Ex-bankers go solo to tap into Gulf financial market
AFTER a 16-year career at Morgan Stanley Lebanese-born banker May Nasrallah detected a gap in the Middle East market for advising small companies, quit her job to set up her own financial advisory firm in Dubai.
Three years on, she has lured a number of her former Morgan Stanley colleagues to join her company, deNovo Corporate Advisors.
Nasrallah, who grew up mostly in Kuwait, is one of at least a dozen senior bankers in the Middle East who since the global financial crisis have opted to give up careers at large financial institutions to become entrepreneurs in the Gulf’s expanding financial industry.
Global banks flocked to the Gulf during the boom years of 2003 to 2007, to make a quick buck, but as the global financial crisis and economic downturn hit, things changed.
According to Thomson Reuters data, 20 global banks earned a combined $234.8 million in fees from their Middle East business in the first half of this year down from over $450 million earned in the first half of 2007. While they have retrenched in the region, seasoned bankers are finding plenty of business opportunities.
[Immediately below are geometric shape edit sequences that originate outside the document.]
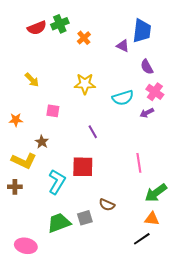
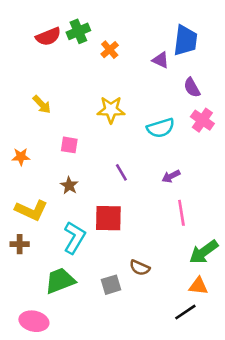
purple arrow: (147, 113) -> (171, 176), moved
brown star: (42, 142) -> (69, 185), moved
green trapezoid: (59, 223) -> (60, 281), moved

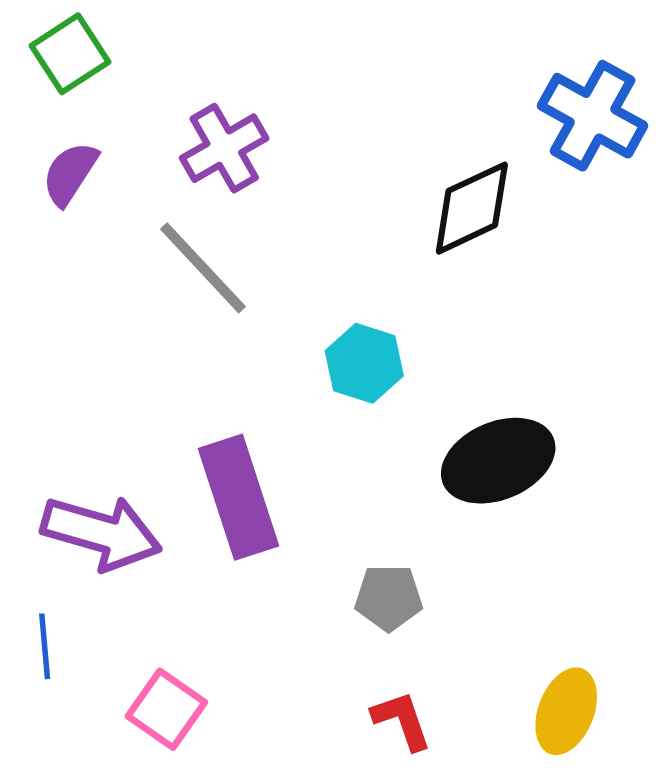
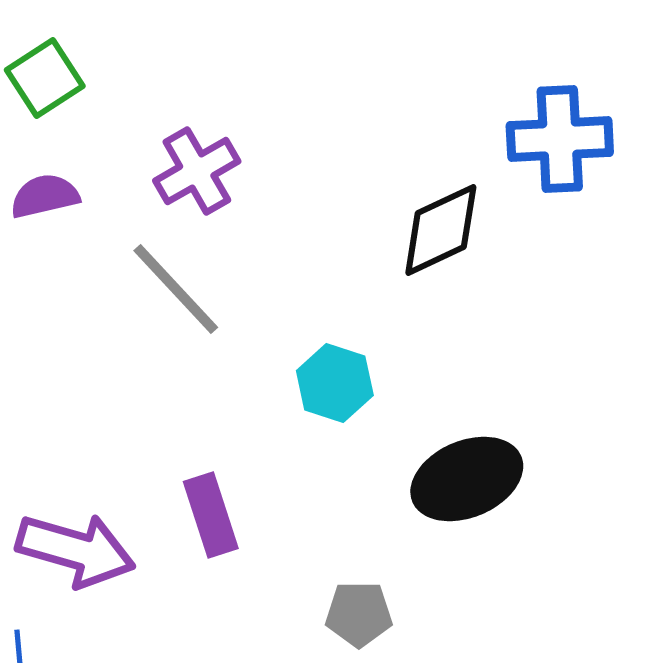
blue cross: (593, 116) -> (560, 139), turned -32
purple semicircle: (70, 174) -> (45, 196), turned 44
purple rectangle: (238, 497) -> (211, 515), size x0.7

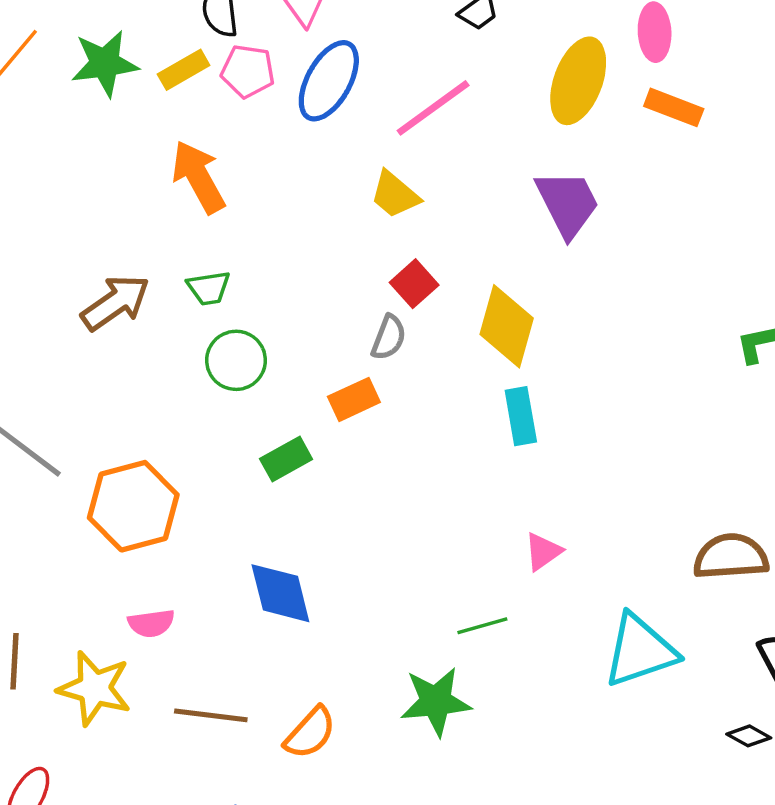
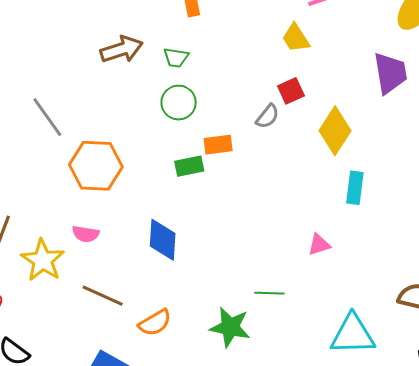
orange rectangle: (354, 399) -> (218, 145), moved
cyan rectangle: (521, 416) -> (355, 188), moved
pink triangle: (543, 552) -> (319, 245), moved

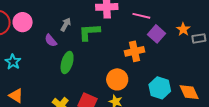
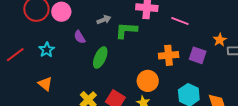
gray arrow: (66, 24) -> (104, 20), turned 32
purple square: (156, 34) -> (198, 55), moved, turned -30
purple semicircle: (51, 40) -> (80, 37), moved

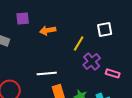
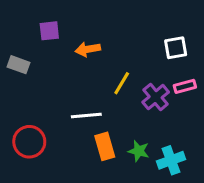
yellow line: (79, 43) -> (122, 83), moved
pink rectangle: (113, 73) -> (185, 86), moved, turned -32

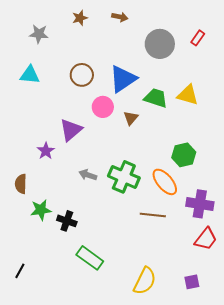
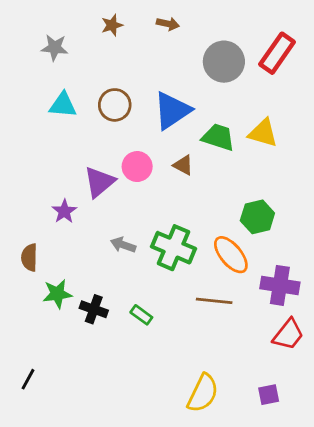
red rectangle: (198, 38) -> (277, 53), size x1.8
cyan triangle: (30, 75) -> (63, 105), moved
pink circle: (103, 107) -> (137, 167), moved
brown triangle: (131, 118) -> (183, 165), turned -42
green rectangle: (90, 258) -> (141, 315), moved, size x0.6

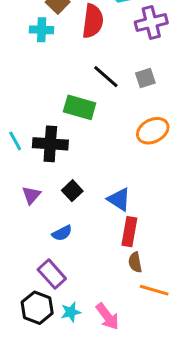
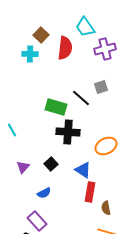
black line: (106, 77) -> (81, 98), moved
orange ellipse: (153, 131) -> (106, 146), moved
black cross: (50, 144) -> (68, 132), moved
brown semicircle: (135, 262) -> (106, 208), moved

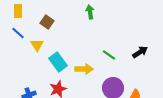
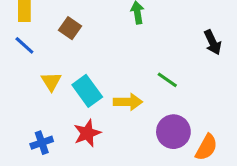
yellow triangle: (37, 45) -> (51, 81), moved
black arrow: (140, 52) -> (213, 42), moved, turned 98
“In my business, it is very simple. You are selling comfort and not just a product,” said Pushpak Damodar, who worked at Deutsche Bank’s before setting up Global Frontiers Advisors in Dubai in 2009.
“These markets are going to leapfrog in the years to come. If you don’t get in now, then you will have a significant disadvantage later,” Damodar said.
For the region to succeed, however, it needs to develop a culture that accepts failure in business, said another exbanker- entrepreneur. At present, business is so risk-averse that once a venture fails, it is rare to see those individuals coming back to the market with fresh ideas, he said.